Published: Tuesday, July 10, 2012, 12:01 a.m.
Updated: Monday, September 24, 2012

With tax-free status and more than $1.5 billion in state-paid incentives lined up for Shell's proposed ethane processing plant, only one deal-breaker might remain before the company commits: ethane.

Royal Dutch Shell plc is working to ensure it can get enough of the gas from the ground and from business partners at affordable rates to feed the plant for several decades, according to municipal officials who toured Shell Chemicals' operations in Louisiana this month. Experts agree that securing the raw commodity to feed the plant should be top priority.

“This is huge: It's go or no-go,” said John Stekla, director of ethylene studies for IHS Chemicals in Houston. “The ethane supply is absolutely key. Unless you have an assured source of feedstock, you're not going to go ahead.”

Shell could build a multibillion-dollar complex in Beaver County to convert ethane to plastic and that could lure other businesses and thousands of jobs. The plant would employ at least 400, and Shell's payroll in the region could grow toward 1,000 employees. That could prompt the company to consolidate its three offices in Pittsburgh's northern suburbs into a regional headquarters.

But company officials likely won't decide anything for six months to a year, officials said.

Shell's local production arm ramped up its effort to assess the amount of gas it has in Western Pennsylvania by expanding to four exploratory drill rigs, said Bill Langin, who leads Shell's Appalachian exploration. It controls about 175,000 acres in Butler, Beaver, Lawrence, Mercer and Venango counties, a promising area for ethane and other liquid gases, regional spokeswoman Kimberly Windon said.

If the appraisal projects a rich area, Shell corporate officials could decide next year to start expanding the local production staff to as many as 450 workers, up from 260, Langin said.

Shell executives located here want to consolidate office locations, but the company owns one of its offices in Marshall and has invested $10 million to $15 million in the ongoing buildup of its newest office in Franklin Park, Langin said. If the company consolidates, it would stay within about 5 miles of its offices to ensure employees a short commute and convenient interstate highway access for trips to field sites, he said.

That headquarters might not include Shell Chemicals, even if it builds here.
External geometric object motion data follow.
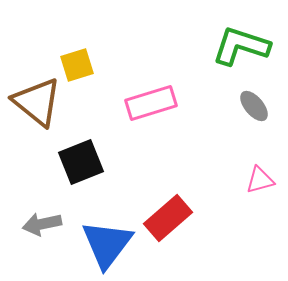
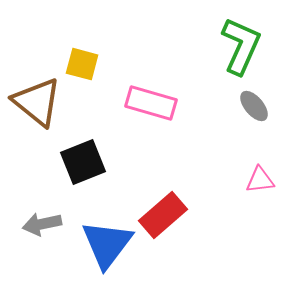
green L-shape: rotated 96 degrees clockwise
yellow square: moved 5 px right, 1 px up; rotated 32 degrees clockwise
pink rectangle: rotated 33 degrees clockwise
black square: moved 2 px right
pink triangle: rotated 8 degrees clockwise
red rectangle: moved 5 px left, 3 px up
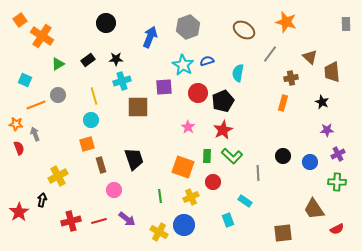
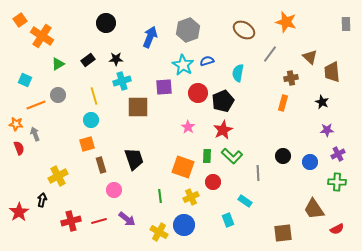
gray hexagon at (188, 27): moved 3 px down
The chemical and production divisions have little interaction operationally and likely would stay separate, as they do at the company's U.S. headquarters in Houston, Langin said.

Shell geologists are optimistic about ethane in Pennsylvania's deep shale but the chemical division officials plan cautiously, Daniel K. Carlson, general manager of new business development at Shell Chemicals Americas, told municipal officials, according to George S. Warzynski, supervisor in Center, where Shell secured its land deal along the Ohio River.

Warzynski and Supervisor Richard N. George said they were impressed with the safety precautions and cleanliness at petrochemical plants in Norco and Geismar, La., and believe the tax breaks Pennsylvania will offer Shell and the resulting project will benefit the region.

The most recent tax break lawmakers approved is designed to reduce the cost of Shell's ethane and to encourage drillers in Pennsylvania to sell to Shell, said David W. Patti, president and CEO at the Pennsylvania Business Council. Shell likely would not sell the credits in straight cash transactions for 80 to 95 cents on the dollar, like most tax credits, but would package them during purchases and sales much as sports teams trade draft choices, he said.

With that option and maybe billions of dollars on the table, it could be hard for Shell to drop the project, Stekla and others said.

“Frankly, it would be a black eye to the state and to (Shell) if they backed out at this point,” Patti said.